Le problème surgit quand ces carapaces se mettent en place mais ne se détruisent


pas. En d’autres termes, quand elles prennent le contrôle de nos vies et quand nous
finissons par les transformer en filtres très conservateurs à travers lesquels nous
pouvons observer le monde. Ce sont comme des murs qui se lèvent et nous isolent,
plus seulement de la souffrance et de l’incertitude mais aussi de l’affection et de
toute expérience sociale.

Dans un essai de nous protéger, nous finissons par nous boycotter et nous bloquer
sur le plan émotionnel. Le fait de ne rien ressentir pour ne pas souffrir est une
stratégie que nous répétons car, à un moment donné, elle a assuré notre survie.
Mais il faut être prudents car quand nous l’utilisons, nous en payons le prix fort:
nous pouvons finir par être vides de l’intérieur. Voici les termes du contrat écrits
en minuscules caractères en bas de la page, ceux que nous ne lisons pas toujours
ou que nous ne prenons pas en compte avant de commencer à dresser des
barrières.

Par ailleurs, ce vide se traduit par l’absence d’émotions et de cette capacité à nous
sentir vivants. Ainsi, il n’est pas rare que, pendant un bref instant, nous finissions
par ressentir ce que nous craignions tellement, de la souffrance. Car qui a dit que
ne rien ressentir nous empêchait d’être malheureux?

Les carapaces sont des pièges inconscients qui nous attachent au mal-être et qui
se déguisent en sentiments de protection et de sécurité. Il est donc important
d’identifier et de réfléchir à nos mécanismes de défense.

« Il faut plus de courage pour affronter la souffrance que pour mourir. » Marlene
Dietrich

Souvent, ceux qui se cachent derrière des carapaces s’appuient tellement sur une
attitude défensive qu’ils finissent par se distancier des autres. Leur peur d’être
blessés est si grande que, même s’ils ne le souhaitent pas, ils s’éloignent de tous
ceux qui s’approchent dans le seul but de les connaître et, parfois, de les aimer.
Cela se produit car celui qui se protège aussi durement est aussi victime d’une
faille en amour, générée par une ou plusieurs expériences passées.

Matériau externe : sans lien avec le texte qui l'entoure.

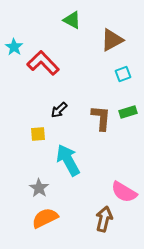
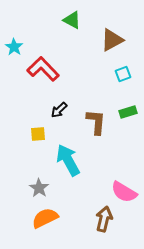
red L-shape: moved 6 px down
brown L-shape: moved 5 px left, 4 px down
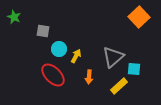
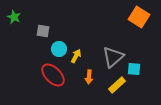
orange square: rotated 15 degrees counterclockwise
yellow rectangle: moved 2 px left, 1 px up
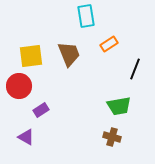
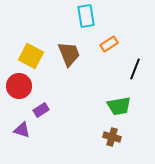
yellow square: rotated 35 degrees clockwise
purple triangle: moved 4 px left, 7 px up; rotated 12 degrees counterclockwise
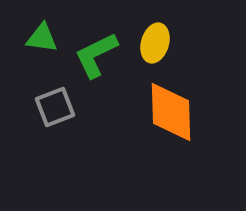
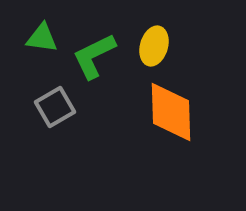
yellow ellipse: moved 1 px left, 3 px down
green L-shape: moved 2 px left, 1 px down
gray square: rotated 9 degrees counterclockwise
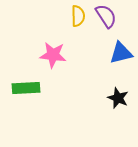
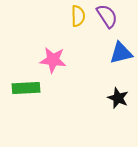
purple semicircle: moved 1 px right
pink star: moved 5 px down
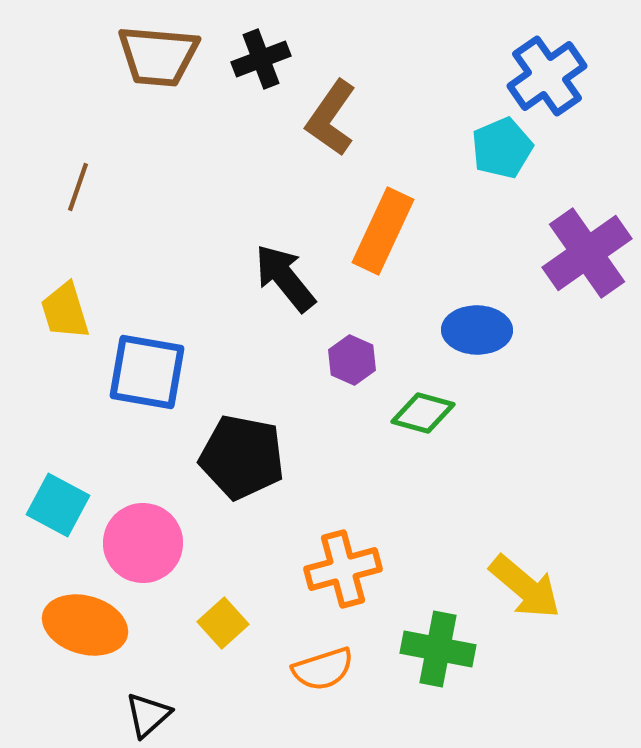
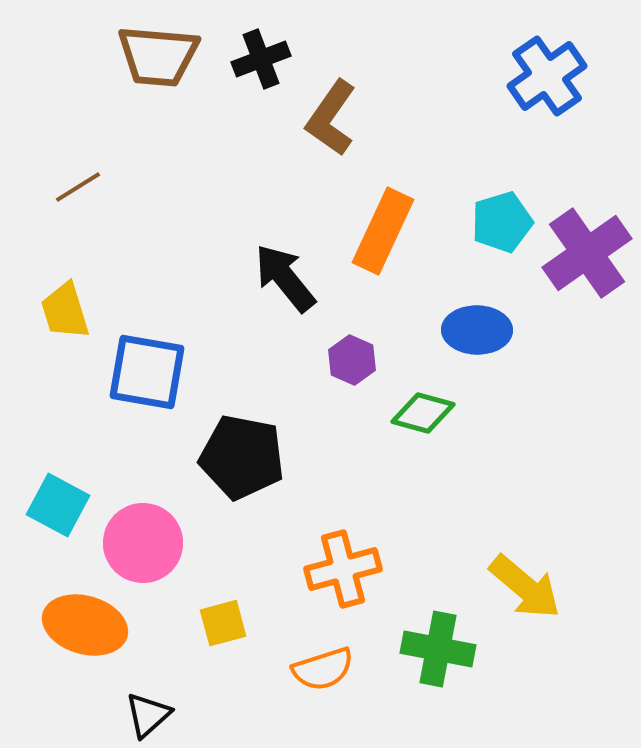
cyan pentagon: moved 74 px down; rotated 6 degrees clockwise
brown line: rotated 39 degrees clockwise
yellow square: rotated 27 degrees clockwise
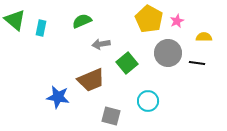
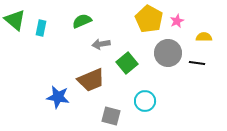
cyan circle: moved 3 px left
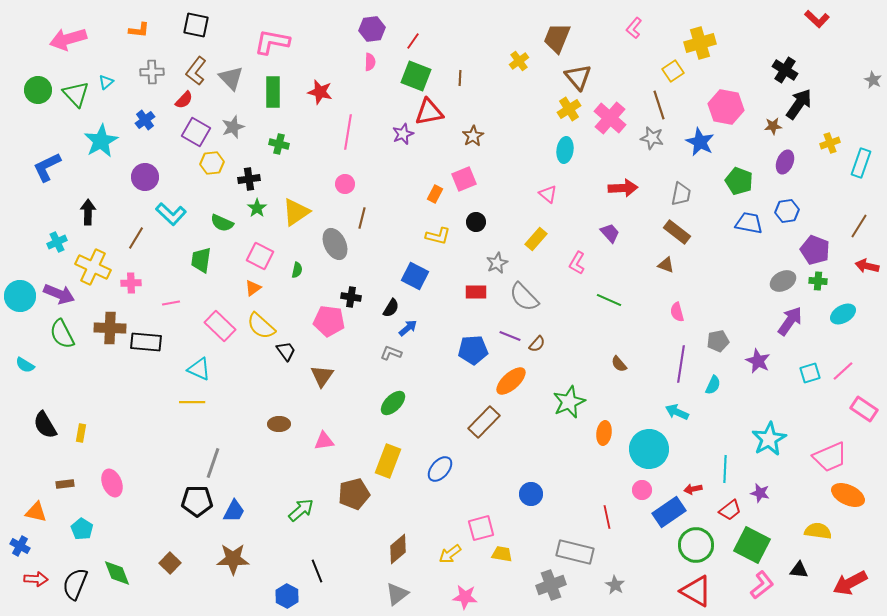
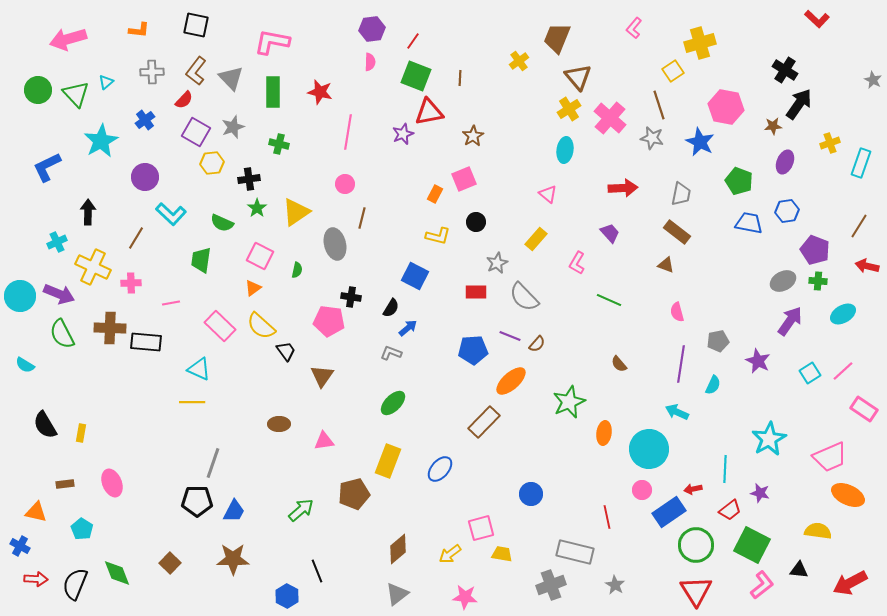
gray ellipse at (335, 244): rotated 12 degrees clockwise
cyan square at (810, 373): rotated 15 degrees counterclockwise
red triangle at (696, 591): rotated 28 degrees clockwise
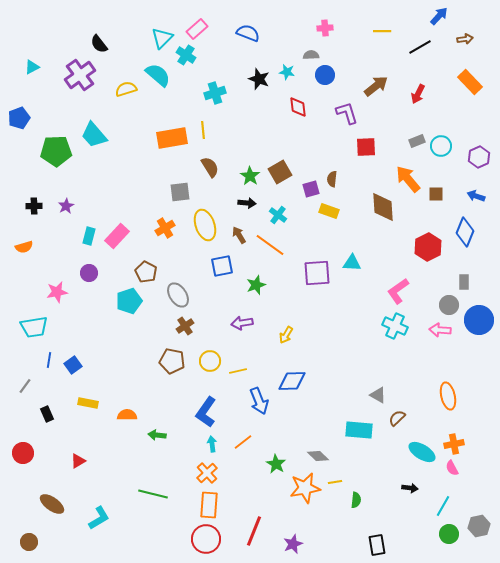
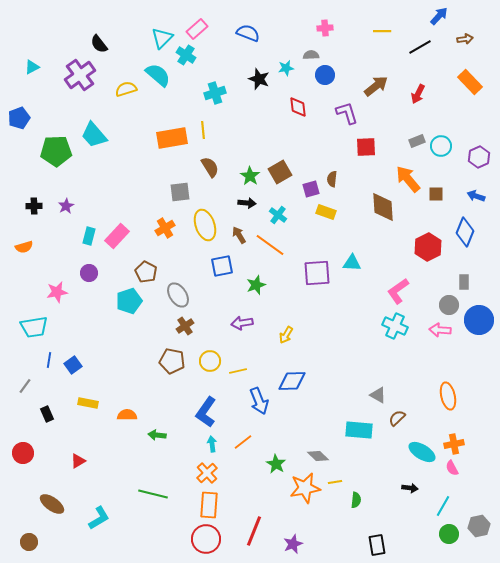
cyan star at (287, 72): moved 1 px left, 4 px up; rotated 21 degrees counterclockwise
yellow rectangle at (329, 211): moved 3 px left, 1 px down
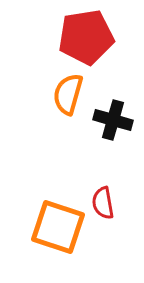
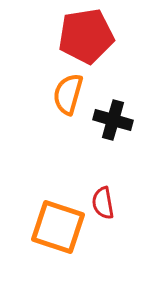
red pentagon: moved 1 px up
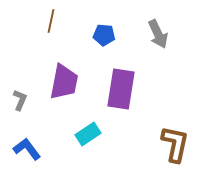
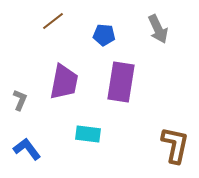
brown line: moved 2 px right; rotated 40 degrees clockwise
gray arrow: moved 5 px up
purple rectangle: moved 7 px up
cyan rectangle: rotated 40 degrees clockwise
brown L-shape: moved 1 px down
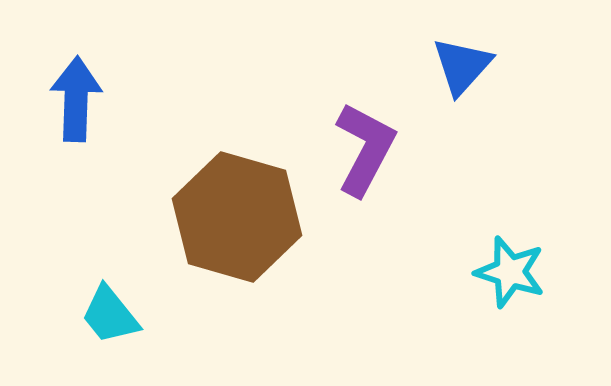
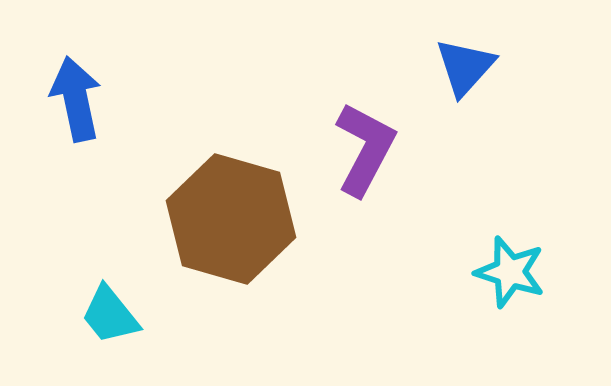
blue triangle: moved 3 px right, 1 px down
blue arrow: rotated 14 degrees counterclockwise
brown hexagon: moved 6 px left, 2 px down
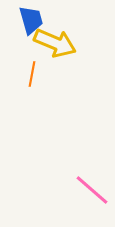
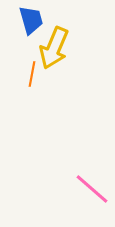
yellow arrow: moved 1 px left, 5 px down; rotated 90 degrees clockwise
pink line: moved 1 px up
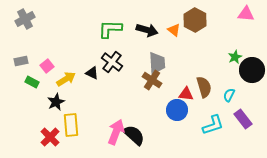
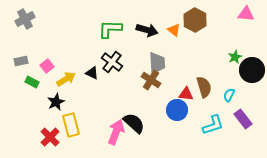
brown cross: moved 1 px left
yellow rectangle: rotated 10 degrees counterclockwise
black semicircle: moved 12 px up
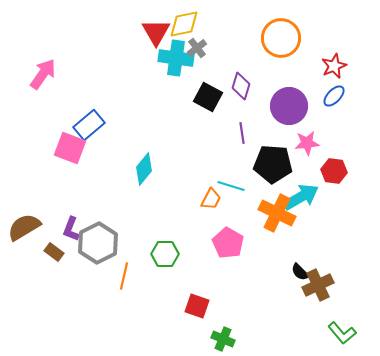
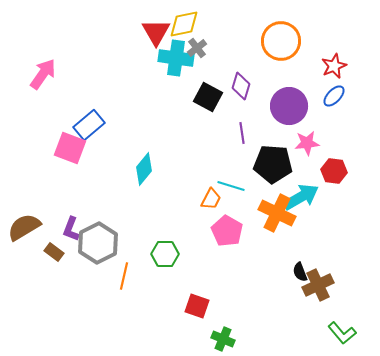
orange circle: moved 3 px down
pink pentagon: moved 1 px left, 12 px up
black semicircle: rotated 24 degrees clockwise
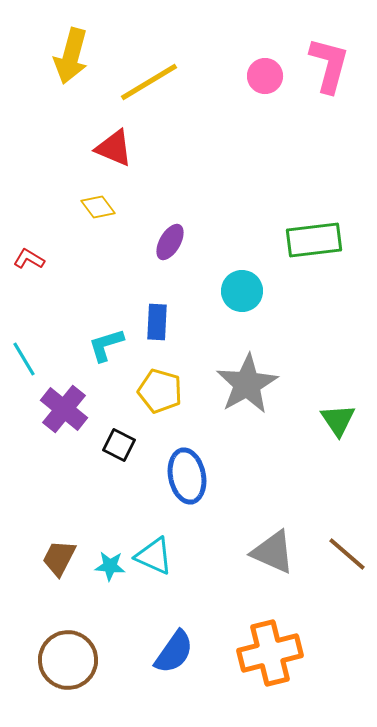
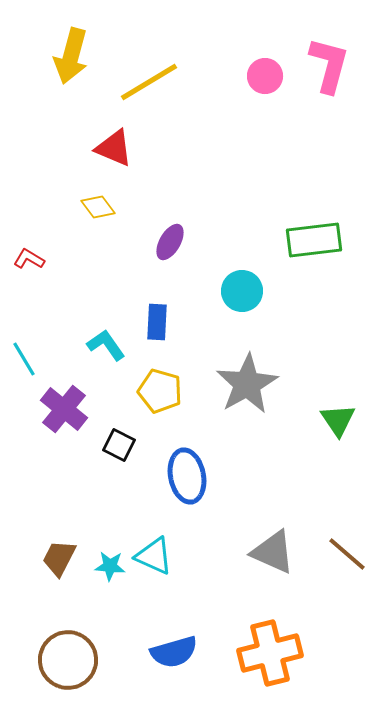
cyan L-shape: rotated 72 degrees clockwise
blue semicircle: rotated 39 degrees clockwise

Ainsi, pour éviter de revivre la brûlure de leurs blessures, ces personnes se


montrent féroces comme certains animaux qui protègent leur territoire. L’autre,
quel qu’il soit, devient son ennemi. Le moindre contact avec l’armure de celui qui
se protège peut donc produire de la douleur.

Quel est l’antidote pour soigner autant de mal? Quel remède peut-on trouver pour
briser les carapaces de ceux qui ont enduré autant de souffrances? Comment
pouvons-nous les aider à se défaire d’un tel sort? Avant tout, il est important de
dire que les carapaces s’écroulent petit à petit. C’est un processus qui nécessite
des doses d’amour, de compréhension, de patience, d’acceptation et, surtout,
d’efforts.

Comme nous le voyons, il n’y a pas de solutions magiques. En revanche, la


profondeur de la connexion avec une autre personne et avec soi-même existe.
Ainsi, quiconque se lie à une personne protégée par une carapace doit comprendre
que, dans la majorité des cas, ce n’est pas elle qui parle directement: il s’agit de
sa peur, de ce monstre immense qui la possède et lui fait croire qu’être anesthésiée
est la meilleure façon d’affronter la vie et de mettre un terme à la souffrance.
Comprendre les peurs de cette personne est donc une partie très importante de la
relation, tout comme le fait de lui montrer de l’affection et d’abandonner toute
attitude exigeant quelque chose de sa part. En d’autres termes, il faut apprendre à
caresser son âme, à toucher sa sensibilité et à la faire se sentir en sécurité.

« L’amour n’a pas d’autre logique. Il ne vient pas en forçant mais en caressant,
comme quand on ouvre une armure. »

Le plus grand effort doit être produit par celui qui s’est construit une armure. Cette
personne est celle qui doit comprendre qu’éviter la souffrance à moyen et long
terme finit par en engendrer davantage et que, même si la vie n’est pas toujours
facile, la douleur est un chapitre que nous devons intégrer à notre histoire. Pour
cela, il faut se libérer de la culpabilité et de cette attitude dure et rigide pour laisser
libre cours à l’amour. Il n’y a pas de meilleur remède que celui qui consiste à
s’accueillir et à prendre soin de soi-même lorsque l’on est blessé.